• [INSTRUCTIONS TO FOLLOW]:
Scan the entries for lines with the word "Policy" and copy those lines.

── DATASET EXCERPTS

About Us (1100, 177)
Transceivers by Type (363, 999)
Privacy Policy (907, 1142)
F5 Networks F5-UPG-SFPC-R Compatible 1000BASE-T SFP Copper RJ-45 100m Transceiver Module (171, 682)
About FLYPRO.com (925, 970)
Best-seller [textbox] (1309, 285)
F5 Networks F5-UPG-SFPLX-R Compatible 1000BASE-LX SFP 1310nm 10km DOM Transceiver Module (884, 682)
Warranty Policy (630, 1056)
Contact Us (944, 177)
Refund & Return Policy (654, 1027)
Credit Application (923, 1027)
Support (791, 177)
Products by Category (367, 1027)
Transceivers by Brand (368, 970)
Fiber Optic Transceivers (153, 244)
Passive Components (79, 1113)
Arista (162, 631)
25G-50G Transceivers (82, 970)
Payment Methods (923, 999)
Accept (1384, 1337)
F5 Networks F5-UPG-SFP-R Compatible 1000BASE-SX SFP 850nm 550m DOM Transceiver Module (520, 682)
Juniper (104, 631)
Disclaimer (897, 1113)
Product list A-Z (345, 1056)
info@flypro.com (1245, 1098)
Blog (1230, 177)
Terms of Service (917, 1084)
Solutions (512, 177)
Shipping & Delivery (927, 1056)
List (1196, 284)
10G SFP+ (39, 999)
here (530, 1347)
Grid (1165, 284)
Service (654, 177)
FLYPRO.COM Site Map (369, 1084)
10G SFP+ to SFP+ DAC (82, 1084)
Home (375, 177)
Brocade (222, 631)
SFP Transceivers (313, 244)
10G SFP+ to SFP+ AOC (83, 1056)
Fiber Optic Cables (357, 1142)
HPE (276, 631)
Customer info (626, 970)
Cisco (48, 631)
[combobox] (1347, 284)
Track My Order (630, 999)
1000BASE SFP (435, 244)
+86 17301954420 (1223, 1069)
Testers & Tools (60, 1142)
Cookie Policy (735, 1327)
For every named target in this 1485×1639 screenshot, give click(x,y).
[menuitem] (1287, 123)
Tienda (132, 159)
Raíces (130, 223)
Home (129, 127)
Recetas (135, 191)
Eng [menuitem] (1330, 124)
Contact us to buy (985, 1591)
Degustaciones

────

• [OUTPUT FOR THIS TASK]:
Privacy Policy (907, 1142)
Warranty Policy (630, 1056)
Refund & Return Policy (654, 1027)
Cookie Policy (735, 1327)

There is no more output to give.